Brevemente serão os alunos do 6º ano chamados a participar em iniciativa
semelhante.
(Anexo 8: formulário e
resultados do inquérito aos alunos)
Parte D
Classificação da conformidade dos parâmetros de acreditação
Parâmetro 1.1
Definição dos objectivos do
curso
(classificado com NAP- não
aprovação)
Os objectivos do nosso curso
estão enunciados nos dossiers entregues na OA e em ambas as “contraditas” ao
Relatório.
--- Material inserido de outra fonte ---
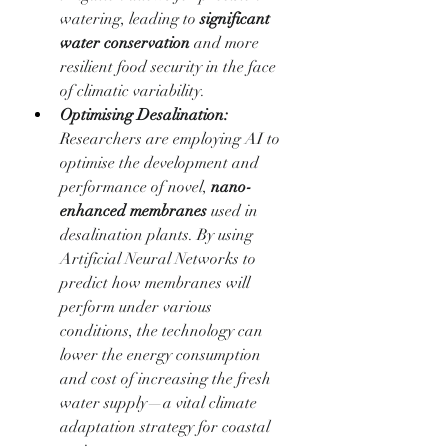
watering, leading to 
significant 
water conservation
 and more 
resilient food security in the face 
of climatic variability.
Optimising Desalination:
Researchers are employing AI to 
optimise the development and 
performance of novel, 
nano-
enhanced membranes
 used in 
desalination plants. By using 
Artificial Neural Networks to 
predict how membranes will 
perform under various 
conditions, the technology can 
lower the energy consumption 
and cost of increasing the fresh 
water supply—a vital climate 
adaptation strategy for coastal 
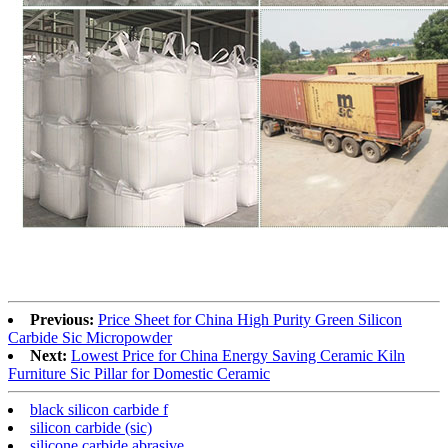
Previous:
Price Sheet for China High Purity Green Silicon
Carbide Sic Micropowder
Next:
Lowest Price for China Energy Saving Ceramic Kiln
Furniture Sic Pillar for Domestic Ceramic
black silicon carbide f
silicon carbide (sic)
silicone carbide abrasive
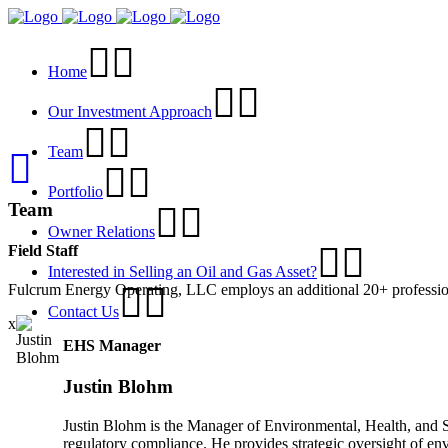
Home
Our Investment Approach
Team
Portfolio
Team
Owner Relations
Field Staff
Interested in Selling an Oil and Gas Asset?
Fulcrum Energy Operating, LLC employs an additional 20+ professionals
Contact Us
x
EHS Manager
Justin Blohm
Justin Blohm is the Manager of Environmental, Health, and S
regulatory compliance. He provides strategic oversight of en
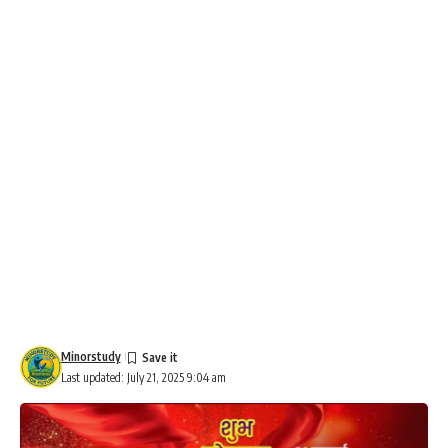
Minorstudy
Last updated: July 21, 2025 9:04 am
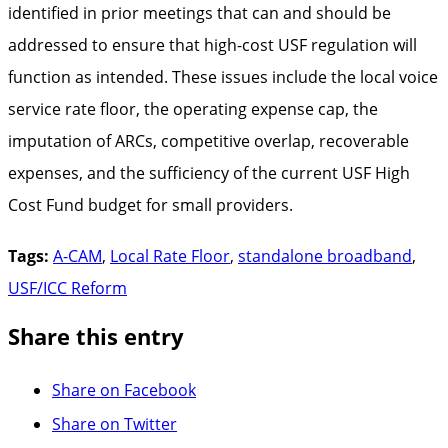
identified in prior meetings that can and should be
addressed to ensure that high-cost USF regulation will
function as intended. These issues include the local voice
service rate floor, the operating expense cap, the
imputation of ARCs, competitive overlap, recoverable
expenses, and the sufficiency of the current USF High
Cost Fund budget for small providers.
Tags:
A-CAM
,
Local Rate Floor
,
standalone broadband
,
USF/ICC Reform
Share this entry
Share on Facebook
Share on Twitter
Tais objectivos confluem num único: a formação de arquitectos
competentes, conhecedores da realidade cultural e regional de onde provêm, e
atentos à sua responsabilidade para com a sociedade.
O nosso Curso tem vindo a
aprofundar essa sua especificidade de ligação à cidade e ao território em que
se insere, nomeadamente através da discussão que os trabalhos académicos têm
proporcionado junto da população e das instituições: muitos dos exercícios
incidem sobre situações concretas e são preparados em conjunto com essas
instituições.
Por outro lado, os nossos
estagiários e licenciados têm tido colocação na região, contribuindo por sua
vez para a divulgação da cultura arquitectónica e para a afirmação de que todo
o cidadão tem direito à arquitectura.
Assim, o nosso Curso, em lugar
de ser mais um num país onde já há tantos, é antes O Curso de um território
alargado onde não existe mais nenhum.
Parâmetro 1.2
Existência de estratégia de consolidação e de
desenvolvimento do curso (classificado com NAP - não
aprovação)
Os planos de consolidação do
Curso passam pela implementação de um forte espírito de “escola” ao serviço da
comunidade e da região, com parcerias com várias instituições locais.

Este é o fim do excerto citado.